Exercise goal | Using the data below, copy every line that contains the word "مهمی".

[Start of Attachment]

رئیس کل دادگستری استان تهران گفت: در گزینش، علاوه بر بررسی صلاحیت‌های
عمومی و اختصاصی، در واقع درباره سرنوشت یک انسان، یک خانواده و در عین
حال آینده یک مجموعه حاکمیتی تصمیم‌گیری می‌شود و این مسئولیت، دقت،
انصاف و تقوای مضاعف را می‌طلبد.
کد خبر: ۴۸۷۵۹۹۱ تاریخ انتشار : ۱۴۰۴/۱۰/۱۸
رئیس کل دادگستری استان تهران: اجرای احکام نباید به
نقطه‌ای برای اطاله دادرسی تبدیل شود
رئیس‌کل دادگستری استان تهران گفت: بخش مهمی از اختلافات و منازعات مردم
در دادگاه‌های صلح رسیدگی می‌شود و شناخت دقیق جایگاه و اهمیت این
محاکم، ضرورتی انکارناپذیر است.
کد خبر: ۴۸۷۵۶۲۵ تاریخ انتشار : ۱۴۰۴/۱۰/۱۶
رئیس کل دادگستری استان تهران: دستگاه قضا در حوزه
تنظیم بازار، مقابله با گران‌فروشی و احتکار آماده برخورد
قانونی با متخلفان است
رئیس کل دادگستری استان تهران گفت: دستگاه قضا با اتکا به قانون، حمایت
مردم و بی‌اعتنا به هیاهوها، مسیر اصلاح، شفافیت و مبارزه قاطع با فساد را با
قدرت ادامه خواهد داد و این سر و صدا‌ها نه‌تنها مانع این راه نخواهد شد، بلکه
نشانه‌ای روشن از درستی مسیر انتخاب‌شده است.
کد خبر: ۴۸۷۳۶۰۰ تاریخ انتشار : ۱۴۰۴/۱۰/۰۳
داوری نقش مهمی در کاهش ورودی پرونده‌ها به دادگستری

[End of Attachment]

Response to the exercise |
رئیس‌کل دادگستری استان تهران گفت: بخش مهمی از اختلافات و منازعات مردم
داوری نقش مهمی در کاهش ورودی پرونده‌ها به دادگستری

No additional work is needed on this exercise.